# Philip Schaff



## JM (Jun 2, 2012)

Any thoughts on Schaff's work? I've wanted to start reading more church history from a Protestant perspective and his 8 vol. set is on sale for under $50 right now.


----------



## JML (Jun 2, 2012)

Haven't read his Church History but his work on creeds is a little too pro-Roman Catholic for my taste.


----------



## Philip (Jun 2, 2012)

Get it---if nothing else, it's considered a classic and time spent engaging great minds (whether or not you agree with them) is never time wasted.


----------



## sgemmen9 (Jun 2, 2012)

I love it. I took a class on it. I wouldn't say it's too "Catholic." After having read all 8 volumes, he's a Reforemd calvinist in his presuppositions.


----------



## Wayne (Jun 2, 2012)

John Lanier said:


> Haven't read his Church History but his work on creeds is a little too pro-Roman Catholic for my taste.



On that note, J. J. Janeway's critique of Schaff and Nevin:

Antidote to the poison of popery in the writings and conduct of Professors Nevin &amp; Schaff, professors in the German Reformed Church in the U. S. of America : Janeway, J. J. (Jacob Jones), 1774-1858 : Free Download & Streaming : Internet Archive


----------



## py3ak (Jun 2, 2012)

He has an amazing ability to write about interesting things in a dull way.


----------



## NB3K (Jun 20, 2012)

I got the 8vol. set and have to say it's very good! I learned that I was a Hussite all along!


----------



## jwithnell (Jun 20, 2012)

if you have any involvement with church history, you shouldn't be caught scratching your head and saying "Philip Schaff who?"


----------



## LeeD (Jun 20, 2012)

Where is it on sale for $50?


----------



## NB3K (Jun 20, 2012)

LeeD said:


> Where is it on sale for $50?



59.99 @ CBD


----------



## NB3K (Jun 20, 2012)

py3ak said:


> He has an amazing ability to write about interesting things in a dull way.

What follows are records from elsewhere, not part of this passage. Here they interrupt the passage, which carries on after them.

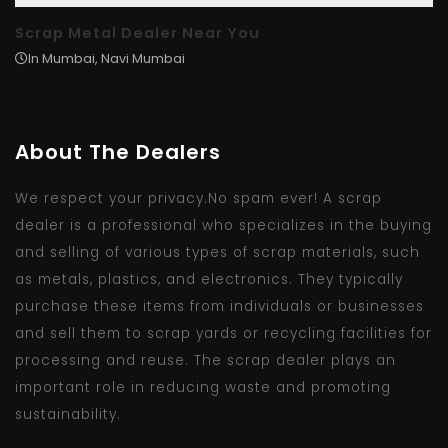
Scrap Metal Dealer Near You
In Mumbai, Navi Mumbai
About The Dealers
We respect your privacy.No spam ever! A scrap
dealer is a professional who specializes in the buying
and selling of various types of scrap materials, such
as metals, plastics, and electronics. They typically
purchase these items from individuals or businesses
and sell them to scrap yards or recycling facilities for
processing and reuse. The scrap dealer plays an
important role in reducing waste and promoting
sustainability.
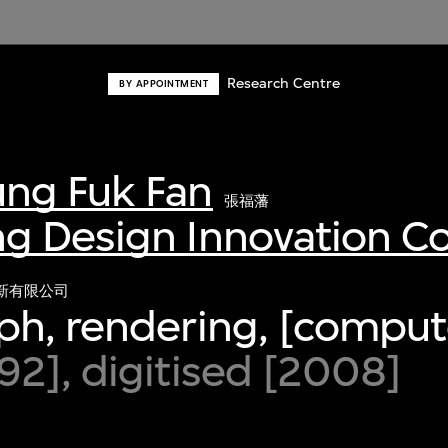
Research Centre
BY APPOINTMENT
ng Fuk Fan
張福藩
g Design Innovation 
新有限公司
ph, rendering, [comput
2], digitised [2008]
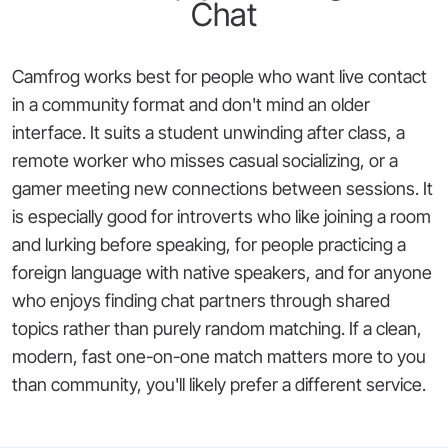
Chat
Camfrog works best for people who want live contact
in a community format and don't mind an older
interface. It suits a student unwinding after class, a
remote worker who misses casual socializing, or a
gamer meeting new connections between sessions. It
is especially good for introverts who like joining a room
and lurking before speaking, for people practicing a
foreign language with native speakers, and for anyone
who enjoys finding chat partners through shared
topics rather than purely random matching. If a clean,
modern, fast one-on-one match matters more to you
than community, you'll likely prefer a different service.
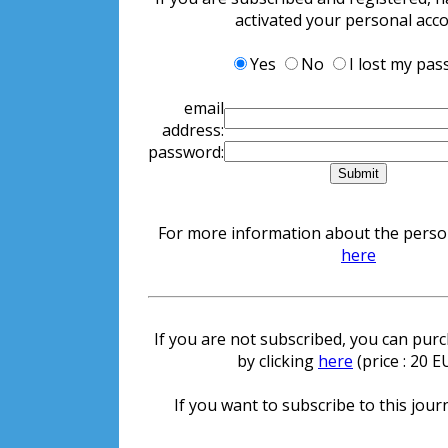
activated your personal acc
Yes
No
I lost my pa
email
address:
password:
For more information about the persona
here
If you are not subscribed, you can purch
by clicking
here
(price : 20 
If you want to subscribe to this journ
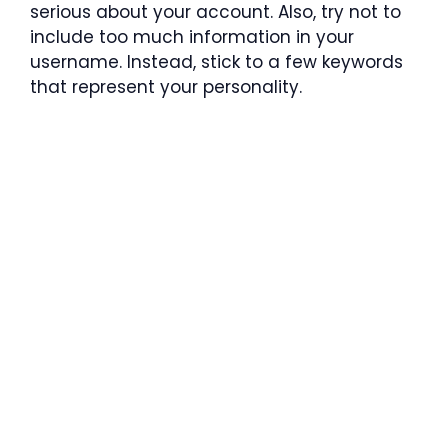
serious about your account. Also, try not to
include too much information in your
username. Instead, stick to a few keywords
that represent your personality.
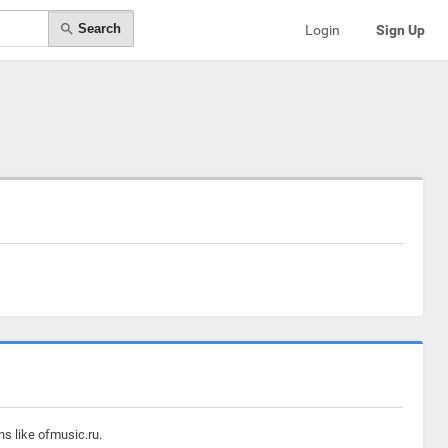
Search
Login
Sign Up
ns like ofmusic.ru.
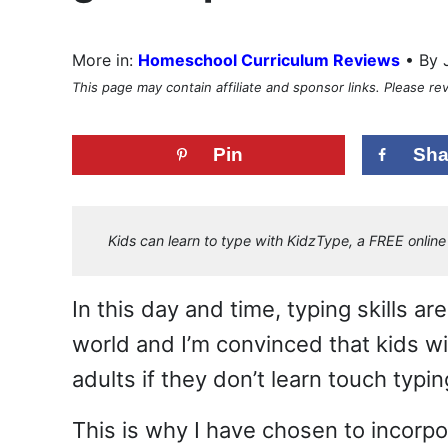
•
More in:
Homeschool Curriculum Reviews
By 
This page may contain affiliate and sponsor links. Please r
Pin
Sha
Kids can learn to type with KidzType, a FREE online 
In this day and time, typing skills a
world and I’m convinced that kids wi
adults if they don’t learn touch typi
This is why I have chosen to incorpo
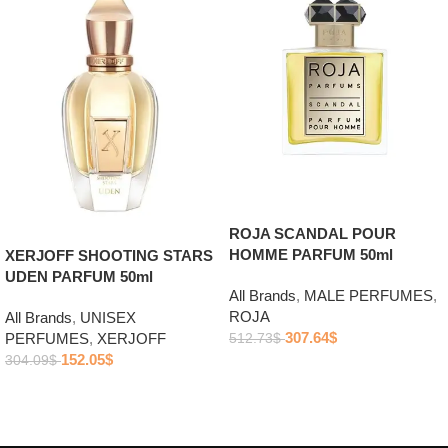
ROJA SCANDAL POUR
HOMME PARFUM 50ml
XERJOFF SHOOTING STARS
UDEN PARFUM 50ml
All Brands
,
MALE PERFUMES
,
ROJA
All Brands
,
UNISEX
307.64
$
PERFUMES
,
XERJOFF
512.73
$
152.05
$
304.09
$
Add to cart
Add to cart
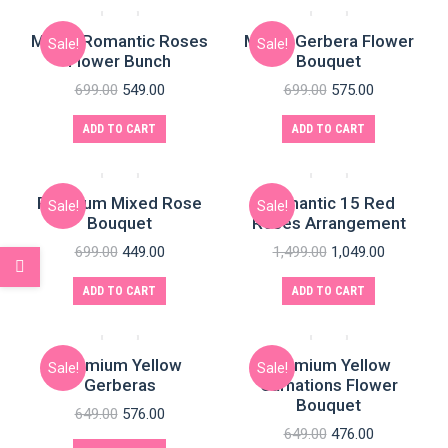
Mixed Romantic Roses
Mixed Gerbera Flower
Sale!
Sale!
Flower Bunch
Bouquet
699.00
549.00
699.00
575.00
ADD TO CART
ADD TO CART
Premium Mixed Rose
Romantic 15 Red
Sale!
Sale!
Bouquet
Roses Arrangement
699.00
449.00
1,499.00
1,049.00
ADD TO CART
ADD TO CART
Premium Yellow
Premium Yellow
Sale!
Sale!
Gerberas
Carnations Flower
Bouquet
649.00
576.00
649.00
476.00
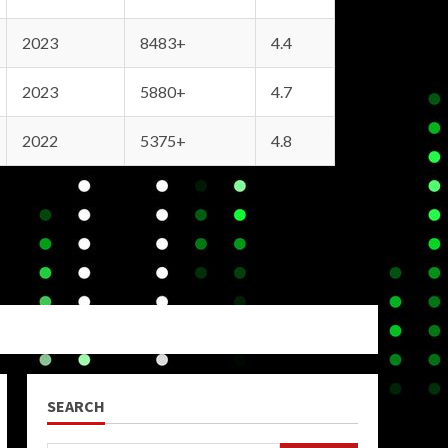
2023
8483+
4.4
2023
5880+
4.7
2022
5375+
4.8
SEARCH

Yeah, well I think D'Aubigne beats him at that!


----------



## PointyHaired Calvinist (Jun 20, 2012)

What does that say about me that I enjoy Schaff and D'Aubigne?


----------



## NB3K (Jun 20, 2012)

PointyHaired Calvinist said:


> What does that say about me that I enjoy Schaff and D'Aubigne?



I don't know. I enjoy them both too. I love history!


----------



## Grimmson (Jun 20, 2012)

py3ak said:


> He has an amazing ability to write about interesting things in a dull way.


I disagree, I have not found his writings dull at all.


----------



## py3ak (Jun 20, 2012)

NB3K said:


> py3ak said:
> 
> 
> > He has an amazing ability to write about interesting things in a dull way.
> ...



D'Aubigne is a decent writer: Schaff is not terribly good at writing (or at writing well, since obviously the mechanical production of works was not very difficult for him), and interjects ridiculous remarks along the way.


----------



## NB3K (Jun 21, 2012)

py3ak said:


> interjects ridiculous remarks along the way.


.

Can you please give me an example like vol. and page so I can see for myself what you are speaking about. I am not questioning you, but I want to see for myself what you are speaking about.


----------



## py3ak (Jun 21, 2012)

How dare you question me?!

Philip Schaff, _History of the Christian Church_, v.2, ch.6,§76, p.267
"Art reaches its real perfection in worship, as an embodiment of devotion in beautiful forms, which afford a pure pleasure, and at the same time excite and promote devotional feeling."


----------